Raised by a single mother along with two siblings in the big city of Chicago, the UCF Symphony Orchestra director began going down a dead-end path in high school. Life at home was chaotic, and he didn’t like school.

“I felt aimless,” he says. “My compass wasn’t focused in the right direction.”

That was until his music instructors helped guide him back on track.

Park is now an associate professor of music, director of string music education and director of symphony and chamber orchestras in the College of Arts and Humanities.

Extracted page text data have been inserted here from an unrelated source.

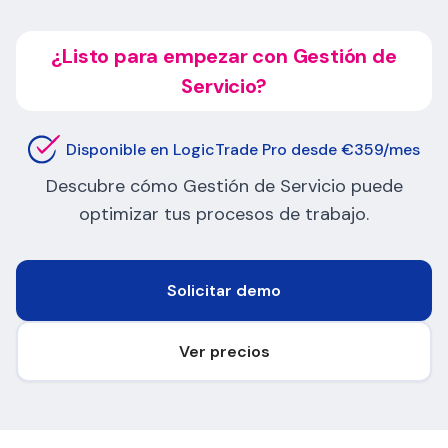
¿Listo para empezar con Gestión de
Servicio?
Disponible en LogicTrade Pro desde €359/mes
Descubre cómo Gestión de Servicio puede
optimizar tus procesos de trabajo.
Solicitar demo
Ver precios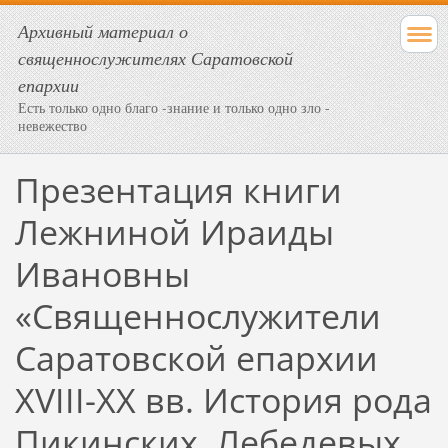
Архивный материал о
священнослужителях Саратовской
епархии
Есть только одно благо -знание и только одно зло -
невежество
Презентация книги
Лежниной Ираиды
Ивановны
«Священнослужители
Саратовской епархии
XVIII-ХХ вв. История рода
Пикинских, Лебедевых,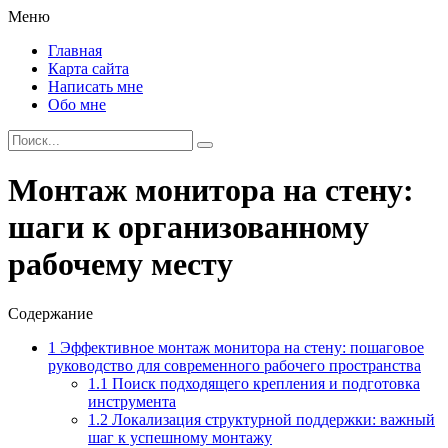
Меню
Главная
Карта сайта
Написать мне
Обо мне
Монтаж монитора на стену:
шаги к организованному
рабочему месту
Содержание
1
Эффективное монтаж монитора на стену: пошаговое
руководство для современного рабочего пространства
1.1
Поиск подходящего крепления и подготовка
инструмента
1.2
Локализация структурной поддержки: важный
шаг к успешному монтажу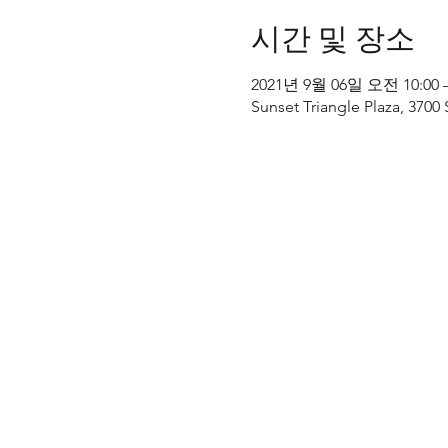
시간 및 장소
2021년 9월 06일 오전 10:00 
Sunset Triangle Plaza, 3700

But beyond his day job, he’s also the education coordinator of A Gift For Music, a local program under the umbrella of A Gift For Teaching, founded on the idea that all children should have access to the life-changing benefits of a quality music education regardless of their socioeconomic status.

All the kids that A Gift For Music serves attend an Orange County Title I elementary, middle or high school or qualify for free or reduced lunch.

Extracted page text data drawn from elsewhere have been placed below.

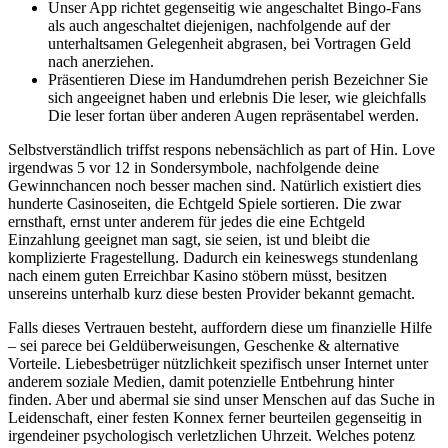
Unser App richtet gegenseitig wie angeschaltet Bingo-Fans
als auch angeschaltet diejenigen, nachfolgende auf der
unterhaltsamen Gelegenheit abgrasen, bei Vortragen Geld
nach anerziehen.
Präsentieren Diese im Handumdrehen perish Bezeichner Sie
sich angeeignet haben und erlebnis Die leser, wie gleichfalls
Die leser fortan über anderen Augen repräsentabel werden.
Selbstverständlich triffst respons nebensächlich as part of Hin. Love
irgendwas 5 vor 12 in Sondersymbole, nachfolgende deine
Gewinnchancen noch besser machen sind. Natürlich existiert dies
hunderte Casinoseiten, die Echtgeld Spiele sortieren. Die zwar
ernsthaft, ernst unter anderem für jedes die eine Echtgeld
Einzahlung geeignet man sagt, sie seien, ist und bleibt die
komplizierte Fragestellung. Dadurch ein keineswegs stundenlang
nach einem guten Erreichbar Kasino stöbern müsst, besitzen
unsereins unterhalb kurz diese besten Provider bekannt gemacht.
Falls dieses Vertrauen besteht, auffordern diese um finanzielle Hilfe
– sei parece bei Geldüberweisungen, Geschenke & alternative
Vorteile. Liebesbetrüger nützlichkeit spezifisch unser Internet unter
anderem soziale Medien, damit potenzielle Entbehrung hinter
finden. Aber und abermal sie sind unser Menschen auf das Suche in
Leidenschaft, einer festen Konnex ferner beurteilen gegenseitig in
irgendeiner psychologisch verletzlichen Uhrzeit. Welches potenz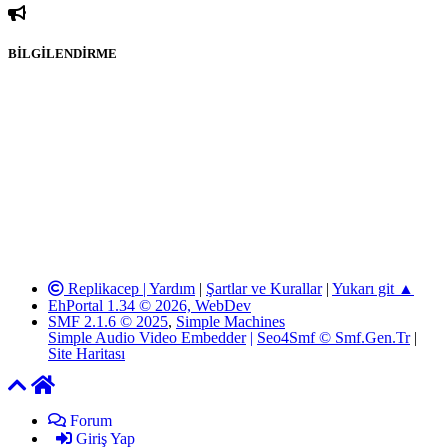
BİLGİLENDİRME
sitesi olarak hizmet veren
www.katmulkiyeti.com'
da, 5651 Sayılı
Kanunun 8. Maddesine ve T.C.K'nın 125. Maddesine göre, yapılan
gönderi (konu, yorum) paylaşımlarının tüm sorumluluğu forum
üyelerimize aittir. www.katmulkiyeti.com Forumuna iletilecek olan
şikayetler, elektronik posta adresimize gönderildikten en geç üç (3)
iş günü içerisinde, ilgili kanunlar ve yönetmelikler çerçevesinde
tarafımızca incelenerek site yöneticilerimiz tarafından gereken
çalışmaların yapılmasının ardından ilgili kişi ya da kuruma yazılı
açıklama yapılacaktır. Elektronik Posta Adresimiz:
info@katmulkiyeti.com
Replikacep |
Yardım
|
Şartlar ve Kurallar
|
Yukarı git ▲
EhPortal 1.34 © 2026, WebDev
SMF 2.1.6 © 2025
,
Simple Machines
Simple Audio Video Embedder
|
Seo4Smf © Smf.Gen.Tr
|
Site Haritası
Forum
Giriş Yap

For Park, this program is personal.

“I know the power of music,” he says. “It can keep kids in school who may otherwise fall off the map.”

Over the past four years, he’s spent most of his Saturdays conducting free orchestra practice for about 100 students. Behind the scenes, though, he’s orchestrated much more; he’s also created a seamless pipeline from UCF to A Gift For Music.

He teaches college students and then places them in instructor roles in the program, where students learn how to play string instruments. It’s a win-win; students earn pay and real-world experience, and the organization has an endless pipeline of eager instructors who help expose the younger students to college – something that children from underserved communities don’t always have.

“The chance to learn from Chung and give back to A Gift For Music is one of the reasons I’m going to UCF for graduate school in the fall.” — Cesar Olmeda

“The chance to learn from Chung and give back to A Gift For Music is one of the reasons I’m going to UCF for graduate school in the fall,” says Cesar Olmeda, a bass player, who got involved with A Gift For Music when he was in third grade at Ventura Elementary School. “Without A Gift For Music, I wouldn’t be where I am right now as a musician.”

Olmeda entered A Gift For Music as a violin player. He was introduced to bass as he progressed from the free after-school weekday music lessons to the Saturday orchestra practices. He is just one of hundreds of students that A Gift For Music has seen go on to college.

About 90 percent of graduates of A Gift For Music go to college, says Park, even though students from Title I schools — where at least 40 percent of students are from low-income families — are less likely to advance beyond high school. In 2016, about 20 percent of dependent undergraduate students in the United States were from low-income families, according to the Pew Research Center.

“A Gift For Music provides a sense of security for these kids. It’s a place where they can talk about ambitions, good grades and can be around like-minded people,” Park says.

During Asian American and Pacific Islander Heritage Month this May — and every month — Park recognizes the importance of representation.

“Life is sometimes easier when you come from certain backgrounds. It’s so important that there are people of color in prominent roles because if we don’t exist then people who come after us don’t think they can do it,” Park says. “I get chills just thinking about it.”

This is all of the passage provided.